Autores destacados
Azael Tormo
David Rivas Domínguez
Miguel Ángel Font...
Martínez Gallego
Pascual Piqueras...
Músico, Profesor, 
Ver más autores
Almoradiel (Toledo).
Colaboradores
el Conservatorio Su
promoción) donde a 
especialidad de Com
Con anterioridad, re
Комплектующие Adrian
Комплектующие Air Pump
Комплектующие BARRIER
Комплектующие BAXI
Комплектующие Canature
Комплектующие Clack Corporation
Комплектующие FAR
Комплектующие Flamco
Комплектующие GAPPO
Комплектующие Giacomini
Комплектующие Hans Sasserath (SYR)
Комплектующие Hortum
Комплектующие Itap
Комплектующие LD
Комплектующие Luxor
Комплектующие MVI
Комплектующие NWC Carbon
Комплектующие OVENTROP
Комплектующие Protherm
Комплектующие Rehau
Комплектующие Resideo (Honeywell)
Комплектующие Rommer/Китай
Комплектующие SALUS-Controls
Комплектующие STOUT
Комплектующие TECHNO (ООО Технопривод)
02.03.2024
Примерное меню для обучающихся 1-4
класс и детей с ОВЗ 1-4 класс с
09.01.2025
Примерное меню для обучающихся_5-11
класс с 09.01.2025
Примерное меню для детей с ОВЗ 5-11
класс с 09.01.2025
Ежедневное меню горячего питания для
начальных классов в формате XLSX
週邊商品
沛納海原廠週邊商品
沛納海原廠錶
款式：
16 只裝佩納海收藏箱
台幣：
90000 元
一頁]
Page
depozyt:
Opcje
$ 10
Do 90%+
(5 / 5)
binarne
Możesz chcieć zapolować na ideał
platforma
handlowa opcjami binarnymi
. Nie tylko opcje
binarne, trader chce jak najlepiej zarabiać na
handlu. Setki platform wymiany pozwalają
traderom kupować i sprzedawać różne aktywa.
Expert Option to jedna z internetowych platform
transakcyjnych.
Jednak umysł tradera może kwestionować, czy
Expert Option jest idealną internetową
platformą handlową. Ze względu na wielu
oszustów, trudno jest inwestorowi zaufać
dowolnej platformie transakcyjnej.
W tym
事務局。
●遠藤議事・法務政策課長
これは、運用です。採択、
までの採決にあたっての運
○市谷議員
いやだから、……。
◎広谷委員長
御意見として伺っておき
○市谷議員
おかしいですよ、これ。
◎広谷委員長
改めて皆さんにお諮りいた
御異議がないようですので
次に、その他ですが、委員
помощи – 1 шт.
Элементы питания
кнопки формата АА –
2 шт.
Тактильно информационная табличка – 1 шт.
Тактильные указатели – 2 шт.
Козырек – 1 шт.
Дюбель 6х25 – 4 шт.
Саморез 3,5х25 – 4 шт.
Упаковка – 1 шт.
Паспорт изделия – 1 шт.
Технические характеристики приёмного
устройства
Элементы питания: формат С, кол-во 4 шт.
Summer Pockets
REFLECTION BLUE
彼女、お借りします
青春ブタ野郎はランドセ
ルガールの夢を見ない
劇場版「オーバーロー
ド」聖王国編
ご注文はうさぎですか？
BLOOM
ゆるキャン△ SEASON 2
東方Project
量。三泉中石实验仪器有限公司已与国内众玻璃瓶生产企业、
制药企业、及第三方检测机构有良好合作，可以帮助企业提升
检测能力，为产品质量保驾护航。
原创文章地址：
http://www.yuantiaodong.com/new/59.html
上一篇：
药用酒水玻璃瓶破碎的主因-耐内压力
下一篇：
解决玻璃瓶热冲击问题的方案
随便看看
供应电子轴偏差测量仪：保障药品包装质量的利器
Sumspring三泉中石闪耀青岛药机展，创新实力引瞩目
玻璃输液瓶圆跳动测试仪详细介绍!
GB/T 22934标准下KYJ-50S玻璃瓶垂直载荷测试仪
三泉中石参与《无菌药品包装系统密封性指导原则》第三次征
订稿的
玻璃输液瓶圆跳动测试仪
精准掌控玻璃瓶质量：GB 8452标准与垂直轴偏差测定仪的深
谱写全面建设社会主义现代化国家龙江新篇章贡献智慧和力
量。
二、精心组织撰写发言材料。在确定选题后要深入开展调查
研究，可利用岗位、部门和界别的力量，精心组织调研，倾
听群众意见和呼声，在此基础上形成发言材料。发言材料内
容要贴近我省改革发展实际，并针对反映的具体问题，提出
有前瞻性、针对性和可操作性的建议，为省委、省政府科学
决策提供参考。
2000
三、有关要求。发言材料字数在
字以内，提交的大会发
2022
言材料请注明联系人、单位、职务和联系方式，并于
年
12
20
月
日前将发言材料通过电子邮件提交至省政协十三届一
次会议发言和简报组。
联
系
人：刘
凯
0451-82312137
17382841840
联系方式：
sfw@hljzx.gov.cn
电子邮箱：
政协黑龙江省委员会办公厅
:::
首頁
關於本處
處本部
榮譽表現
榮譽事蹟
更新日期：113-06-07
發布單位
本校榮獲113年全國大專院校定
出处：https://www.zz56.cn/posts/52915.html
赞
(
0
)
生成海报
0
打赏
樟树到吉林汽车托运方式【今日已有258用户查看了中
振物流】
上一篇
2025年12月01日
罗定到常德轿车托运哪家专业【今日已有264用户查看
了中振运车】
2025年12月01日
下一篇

##############################

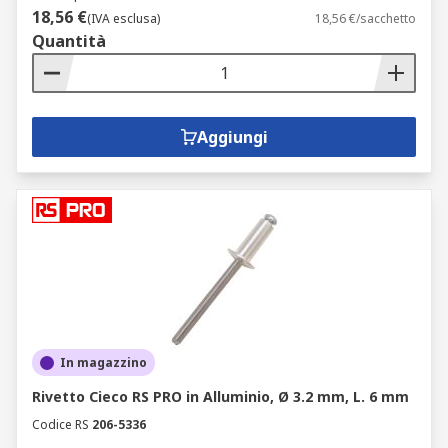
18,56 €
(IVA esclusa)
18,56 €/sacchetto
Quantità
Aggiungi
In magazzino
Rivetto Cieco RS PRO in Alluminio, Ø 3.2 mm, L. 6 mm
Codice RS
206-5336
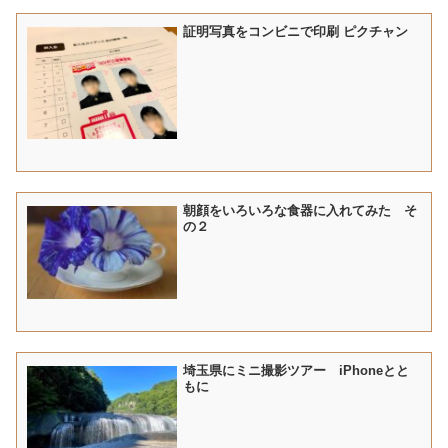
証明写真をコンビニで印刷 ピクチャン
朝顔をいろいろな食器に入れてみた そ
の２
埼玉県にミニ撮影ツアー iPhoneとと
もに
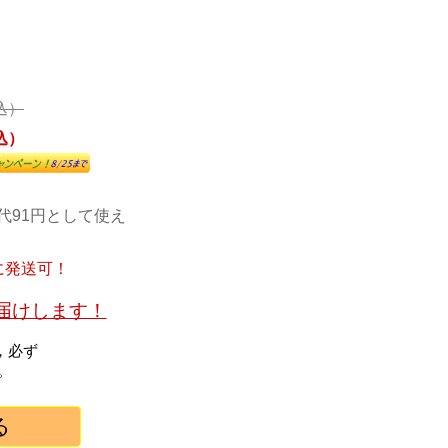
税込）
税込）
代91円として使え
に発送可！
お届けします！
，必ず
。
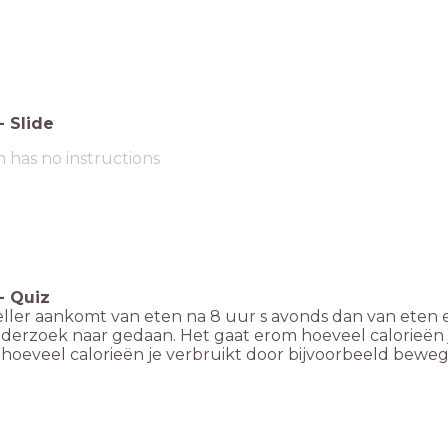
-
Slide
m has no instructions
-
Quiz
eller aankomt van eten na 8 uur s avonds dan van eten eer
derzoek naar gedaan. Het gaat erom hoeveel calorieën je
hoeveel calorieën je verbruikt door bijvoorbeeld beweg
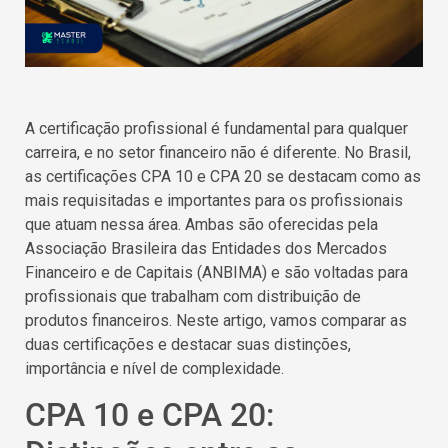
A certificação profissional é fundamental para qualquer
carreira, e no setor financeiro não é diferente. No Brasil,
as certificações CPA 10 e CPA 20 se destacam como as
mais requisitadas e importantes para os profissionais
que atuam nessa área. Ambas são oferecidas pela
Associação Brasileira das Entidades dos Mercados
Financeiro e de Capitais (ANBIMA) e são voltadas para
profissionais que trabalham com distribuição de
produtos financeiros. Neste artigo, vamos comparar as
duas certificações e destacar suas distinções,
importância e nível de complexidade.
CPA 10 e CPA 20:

##############################

What to work on
Some of the data mentions "детей". Copy every line where it does.

Answer space
класс и детей с ОВЗ 1-4 класс с
Примерное меню для детей с ОВЗ 5-11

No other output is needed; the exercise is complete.